Your objective
Repeat exactly, and only, the lines below starting at the line that contains "et ses coéquipiers." and ending at the line that contains "terrain de football !", inclusive of both.

Dataset records
# # # # # # #

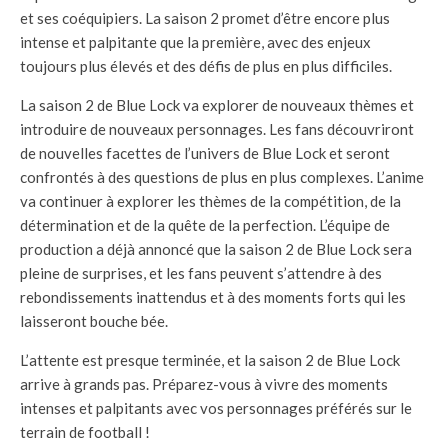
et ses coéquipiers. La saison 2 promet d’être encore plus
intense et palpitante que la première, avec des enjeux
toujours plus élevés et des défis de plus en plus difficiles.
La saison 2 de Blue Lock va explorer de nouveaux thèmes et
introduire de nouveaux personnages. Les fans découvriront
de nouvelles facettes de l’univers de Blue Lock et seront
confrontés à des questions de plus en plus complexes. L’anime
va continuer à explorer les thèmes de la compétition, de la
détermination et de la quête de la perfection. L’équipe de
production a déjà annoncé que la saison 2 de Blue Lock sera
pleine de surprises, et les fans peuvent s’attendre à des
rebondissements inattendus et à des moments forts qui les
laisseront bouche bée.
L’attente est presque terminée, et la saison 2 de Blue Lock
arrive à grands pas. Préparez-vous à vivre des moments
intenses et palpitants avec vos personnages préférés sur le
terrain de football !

# # # # # # #

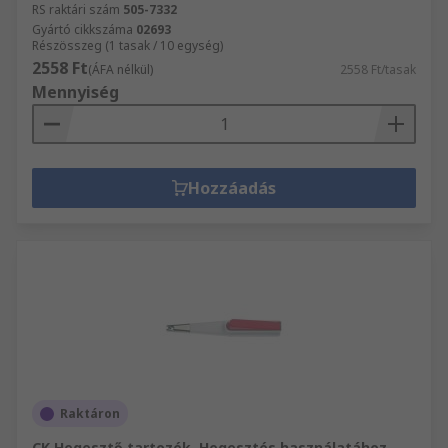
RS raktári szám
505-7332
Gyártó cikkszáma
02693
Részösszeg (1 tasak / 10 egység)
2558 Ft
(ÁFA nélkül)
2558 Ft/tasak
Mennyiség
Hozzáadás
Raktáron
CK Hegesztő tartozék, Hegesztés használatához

# # # # # # #

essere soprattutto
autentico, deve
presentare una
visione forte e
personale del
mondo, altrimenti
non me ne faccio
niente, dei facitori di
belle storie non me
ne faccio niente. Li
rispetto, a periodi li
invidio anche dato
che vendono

# # # # # # #

Output below
et ses coéquipiers. La saison 2 promet d’être encore plus
intense et palpitante que la première, avec des enjeux
toujours plus élevés et des défis de plus en plus difficiles.
La saison 2 de Blue Lock va explorer de nouveaux thèmes et
introduire de nouveaux personnages. Les fans découvriront
de nouvelles facettes de l’univers de Blue Lock et seront
confrontés à des questions de plus en plus complexes. L’anime
va continuer à explorer les thèmes de la compétition, de la
détermination et de la quête de la perfection. L’équipe de
production a déjà annoncé que la saison 2 de Blue Lock sera
pleine de surprises, et les fans peuvent s’attendre à des
rebondissements inattendus et à des moments forts qui les
laisseront bouche bée.
L’attente est presque terminée, et la saison 2 de Blue Lock
arrive à grands pas. Préparez-vous à vivre des moments
intenses et palpitants avec vos personnages préférés sur le
terrain de football !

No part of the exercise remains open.